Sin embargo, la imagen del estúpido en Plaza Dignidad también dice algo de su pastor: no sólo de su ineficacia para domesticarlo, sino, además, de la contumacia con la que el pastor se refiere, al igual que el estúpido, a “Plaza Baquedano” en vez de “Plaza Dignidad”. En la complicidad de nombres reside toda la política que está en juego: la estupidez se replica en quien pretende enmendarla, porque ni el pastor ni el estúpido –esa ovejita descarriada (que no es quien remedaba “Era luna llena”) – hablan de lo que creen estar hablando. El estúpido nunca estuvo en Plaza Dignidad, menos aún, su pastor; donde el término “estar” no remite a un “sentido” sino a una “experiencia” de carácter ético y política. Apenas les da para “Plaza Baquedano”, apenas les da para seguir homenajeando a militares y perpetuar la carcomida ceremonia del poder. Frente al festín de “idealismo” que acabamos de presenciar, no estaría de más recordar que a la estupidez a la que nos referimos no es aquella del niño –o a la del filósofo o del poeta- que inventa modos para abrazar al mundo, sino a la del burócrata para quien las órdenes se identifican sin fisuras con la realidad.
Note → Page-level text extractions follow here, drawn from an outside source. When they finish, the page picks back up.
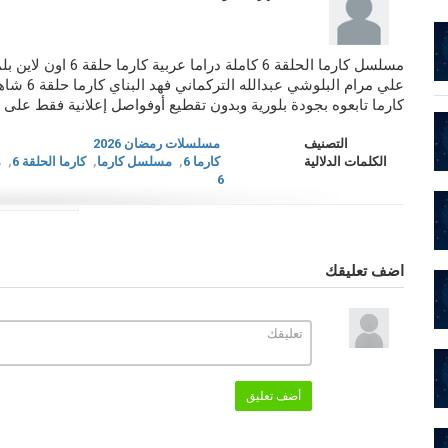
مسلسل كارما الحلقة 6
علي مرام 
كارما تابعوه بجودة بلورية وبدون تقطيع أوفواصل إعلانية فقط على مو
التصنيف
مسلسلات رمضان 2026
الكلمات الدلالية
كارما 6
,
مسلسل كارما
,
كارما الحلقة 6
,
م
6
اضف تعليقك
أضف تعليق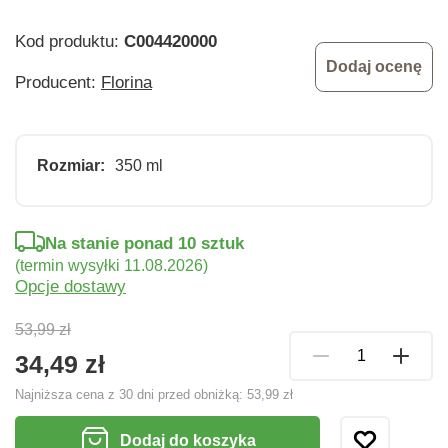
Kod produktu:
C004420000
Dodaj ocenę
Producent:
Florina
Rozmiar:
350 ml
Na stanie ponad 10 sztuk
(termin wysyłki 11.08.2026)
Opcje dostawy
53,99 zł
34,49 zł
Najniższa cena z 30 dni przed obniżką:
53,99 zł
Dodaj do koszyka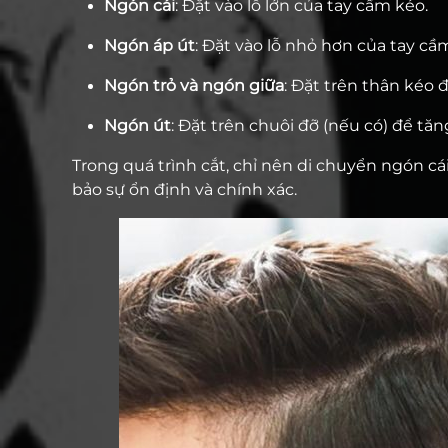
Ngón cái
: Đặt vào lỗ lớn của tay cầm kéo.
Ngón áp út
: Đặt vào lỗ nhỏ hơn của tay cầ
Ngón trỏ và ngón giữa
: Đặt trên thân kéo 
Ngón út
: Đặt trên chuôi đỡ (nếu có) để tăn
Trong quá trình cắt, chỉ nên di chuyển ngón cá
bảo sự ổn định và chính xác.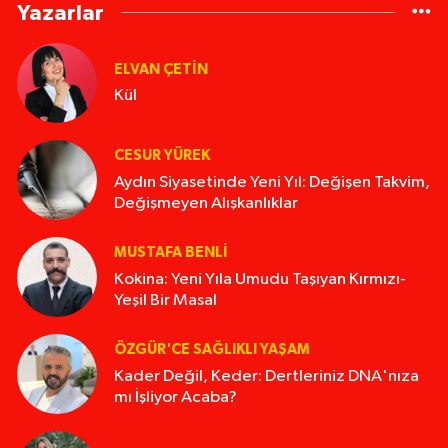
Yazarlar
ELVAN ÇETIN
Kül
CESUR YÜREK
Aydın Siyasetinde Yeni Yıl: Değişen Takvim,
Değişmeyen Alışkanlıklar
MUSTAFA BENLI
Kokina: Yeni Yıla Umudu Taşıyan Kırmızı-
Yeşil Bir Masal
ÖZGÜR'CE SAĞLIKLI YAŞAM
Kader Değil, Keder: Dertleriniz DNA'nıza
mı İşliyor Acaba?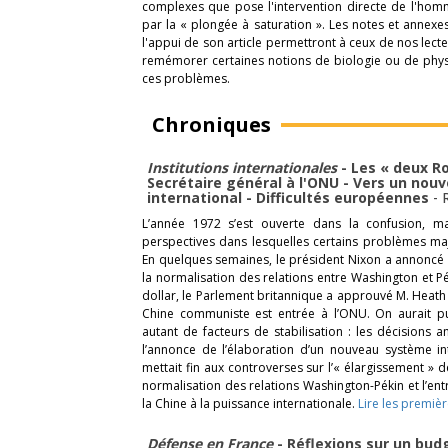
complexes que pose l'intervention directe de l'hom
par la « plongée à saturation ». Les notes et annexes
l'appui de son article permettront à ceux de nos lect
remémorer certaines notions de biologie ou de phys
ces problèmes.
Chroniques
Institutions internationales
- Les « deux R
Secrétaire général à l'ONU - Vers un no
international - Difficultés européennes
-
L’année 1972 s’est ouverte dans la confusion,
perspectives dans lesquelles certains problèmes maj
En quelques semaines, le président Nixon a annoncé u
la normalisation des relations entre Washington et Pék
dollar, le Parlement britannique a approuvé M. Heath (P
Chine communiste est entrée à l’ONU. On aurait p
autant de facteurs de stabilisation : les décisions 
l’annonce de l’élaboration d’un nouveau système in
mettait fin aux controverses sur l’« élargissement 
normalisation des relations Washington-Pékin et l’ent
la Chine à la puissance internationale.
Lire les premièr
Défense en France
- Réflexions sur un budg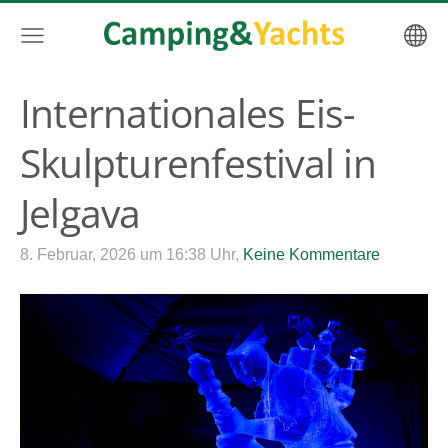
Internationales Eis-
Skulpturenfestival in
Jelgava
8. Februar, 2026 um 16:38 Uhr,
Keine Kommentare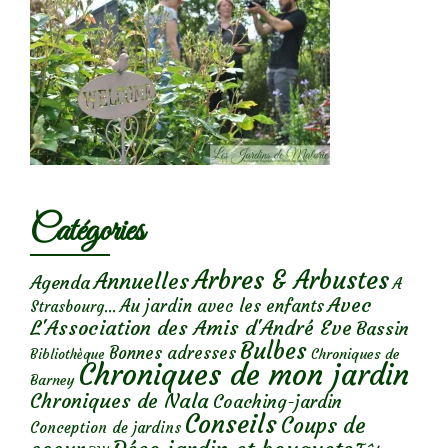
Catégories
Arbres & Arbustes
Annuelles
Agenda
A
Avec
Au jardin avec les enfants
Strasbourg...
L'Association des Amis d'André Eve
Bassin
Bulbes
Bonnes adresses
Chroniques de
Bibliothèque
Chroniques de mon jardin
Barney
Chroniques de Nala
Coaching-jardin
Conseils
Coups de
Conception de jardins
El estúpido y su pastor son parte de una misma rueda que repite incansable el gastado circuito de un orden destituido. En ellos no irrumpe el estallido de historicidad, sino la regularidad de una violencia devenida “normal”. La abyección de la imagen del estúpido sentado en posición de contemplar un horizonte inexistente consiste justamente en pretender que todo ha vuelto a la “normalidad” y que ahora el virus puede hacer el trabajo de restituir la “credibilidad” de las autoridades cuando ellas siguen experimentando el ruedo de la revuelta con la irrupción del virus. A fin de cuentas ¿qué fue la revuelta de Octubre para los que aún nombran a Plaza Baquedano en vez de Plaza Dignidad sino un “virus” que atravesó el cuerpo estatal y para el cual no tenían vacuna? Porque ¿qué puede ser un virus sino la mutación incansable de la ritmicidad de la vida, su ser nada más que imaginación?